TO DO
Using the entries that follow, state how many lines contain "attributes", with no other words.

※

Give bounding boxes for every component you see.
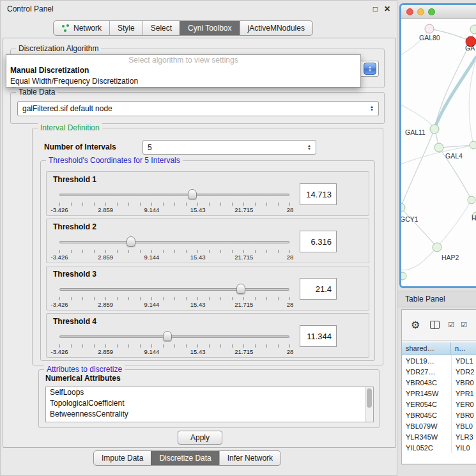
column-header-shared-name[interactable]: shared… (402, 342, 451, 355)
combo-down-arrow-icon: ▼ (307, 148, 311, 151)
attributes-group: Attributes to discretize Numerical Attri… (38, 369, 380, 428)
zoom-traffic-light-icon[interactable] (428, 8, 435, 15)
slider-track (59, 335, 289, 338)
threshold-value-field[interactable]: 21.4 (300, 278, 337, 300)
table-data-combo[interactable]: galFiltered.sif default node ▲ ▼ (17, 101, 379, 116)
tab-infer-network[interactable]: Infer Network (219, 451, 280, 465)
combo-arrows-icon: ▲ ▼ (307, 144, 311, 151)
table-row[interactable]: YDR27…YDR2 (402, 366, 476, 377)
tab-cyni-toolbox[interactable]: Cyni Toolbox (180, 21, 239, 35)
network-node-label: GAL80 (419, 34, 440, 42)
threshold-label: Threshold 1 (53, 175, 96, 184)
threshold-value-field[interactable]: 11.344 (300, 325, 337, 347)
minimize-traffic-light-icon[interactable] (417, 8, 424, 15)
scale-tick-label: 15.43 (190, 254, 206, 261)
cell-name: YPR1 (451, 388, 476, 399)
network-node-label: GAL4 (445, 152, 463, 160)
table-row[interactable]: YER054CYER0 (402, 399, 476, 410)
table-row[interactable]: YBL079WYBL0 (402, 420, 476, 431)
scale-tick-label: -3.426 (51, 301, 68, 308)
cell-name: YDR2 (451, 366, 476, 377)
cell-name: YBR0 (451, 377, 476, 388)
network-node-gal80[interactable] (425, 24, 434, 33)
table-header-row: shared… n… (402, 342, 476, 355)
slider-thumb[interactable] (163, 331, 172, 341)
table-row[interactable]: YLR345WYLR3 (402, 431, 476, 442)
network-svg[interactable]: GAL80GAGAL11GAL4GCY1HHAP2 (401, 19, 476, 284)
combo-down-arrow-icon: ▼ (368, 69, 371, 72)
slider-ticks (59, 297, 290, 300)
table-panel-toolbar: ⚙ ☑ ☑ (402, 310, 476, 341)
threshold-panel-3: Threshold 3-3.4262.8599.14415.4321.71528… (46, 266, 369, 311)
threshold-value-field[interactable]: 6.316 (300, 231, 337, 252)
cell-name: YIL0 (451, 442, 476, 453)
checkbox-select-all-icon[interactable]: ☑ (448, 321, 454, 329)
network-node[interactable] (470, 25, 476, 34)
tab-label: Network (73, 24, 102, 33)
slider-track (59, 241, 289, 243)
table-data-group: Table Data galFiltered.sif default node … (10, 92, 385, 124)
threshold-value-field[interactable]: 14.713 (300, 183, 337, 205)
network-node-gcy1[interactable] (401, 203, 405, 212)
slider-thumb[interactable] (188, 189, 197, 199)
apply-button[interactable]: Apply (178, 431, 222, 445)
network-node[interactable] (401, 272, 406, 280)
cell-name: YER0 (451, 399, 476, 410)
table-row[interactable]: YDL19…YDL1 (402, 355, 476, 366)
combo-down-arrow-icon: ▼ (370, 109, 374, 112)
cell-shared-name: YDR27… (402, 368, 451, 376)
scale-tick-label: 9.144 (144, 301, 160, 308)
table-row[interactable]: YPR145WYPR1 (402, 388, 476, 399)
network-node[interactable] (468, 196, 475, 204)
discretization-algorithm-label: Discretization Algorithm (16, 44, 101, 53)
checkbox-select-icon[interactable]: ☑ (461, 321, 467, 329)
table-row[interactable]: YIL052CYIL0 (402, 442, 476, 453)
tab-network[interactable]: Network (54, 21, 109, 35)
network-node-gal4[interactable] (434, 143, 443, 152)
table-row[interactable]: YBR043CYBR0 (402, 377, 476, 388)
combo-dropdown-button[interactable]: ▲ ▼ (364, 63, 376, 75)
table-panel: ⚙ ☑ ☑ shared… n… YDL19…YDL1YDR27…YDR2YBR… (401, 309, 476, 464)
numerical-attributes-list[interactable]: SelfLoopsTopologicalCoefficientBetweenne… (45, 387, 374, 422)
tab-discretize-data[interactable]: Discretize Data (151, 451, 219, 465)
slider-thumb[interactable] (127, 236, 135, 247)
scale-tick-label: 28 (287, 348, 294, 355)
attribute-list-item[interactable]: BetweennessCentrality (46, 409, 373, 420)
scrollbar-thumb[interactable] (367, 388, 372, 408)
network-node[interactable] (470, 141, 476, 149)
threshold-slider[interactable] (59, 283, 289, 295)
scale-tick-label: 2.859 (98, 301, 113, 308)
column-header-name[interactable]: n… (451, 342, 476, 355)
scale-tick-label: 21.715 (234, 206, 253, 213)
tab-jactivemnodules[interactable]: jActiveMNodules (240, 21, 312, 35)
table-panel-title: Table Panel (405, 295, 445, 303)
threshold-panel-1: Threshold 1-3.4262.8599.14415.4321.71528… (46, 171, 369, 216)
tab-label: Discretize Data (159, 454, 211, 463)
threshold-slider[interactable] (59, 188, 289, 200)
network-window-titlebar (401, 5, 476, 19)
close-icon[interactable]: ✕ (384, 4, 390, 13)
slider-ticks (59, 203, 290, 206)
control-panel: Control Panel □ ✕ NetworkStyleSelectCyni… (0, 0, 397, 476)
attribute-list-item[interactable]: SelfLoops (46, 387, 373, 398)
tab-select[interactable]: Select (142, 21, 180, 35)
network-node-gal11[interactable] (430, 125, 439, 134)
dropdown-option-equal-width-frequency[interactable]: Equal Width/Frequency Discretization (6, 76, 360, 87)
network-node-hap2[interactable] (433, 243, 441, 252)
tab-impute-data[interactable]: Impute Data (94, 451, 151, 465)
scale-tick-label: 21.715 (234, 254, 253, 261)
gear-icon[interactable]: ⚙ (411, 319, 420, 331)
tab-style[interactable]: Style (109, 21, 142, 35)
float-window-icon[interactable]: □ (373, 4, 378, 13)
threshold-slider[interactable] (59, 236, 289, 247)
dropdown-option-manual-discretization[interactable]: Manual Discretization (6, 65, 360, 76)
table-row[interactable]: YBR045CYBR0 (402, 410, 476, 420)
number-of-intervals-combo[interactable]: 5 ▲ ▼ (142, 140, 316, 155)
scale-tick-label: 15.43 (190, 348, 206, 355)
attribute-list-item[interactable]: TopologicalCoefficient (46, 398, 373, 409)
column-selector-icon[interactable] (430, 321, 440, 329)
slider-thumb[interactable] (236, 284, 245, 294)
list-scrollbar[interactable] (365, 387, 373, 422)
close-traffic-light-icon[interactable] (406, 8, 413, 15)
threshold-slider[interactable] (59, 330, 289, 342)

※

OUTPUT BELOW
2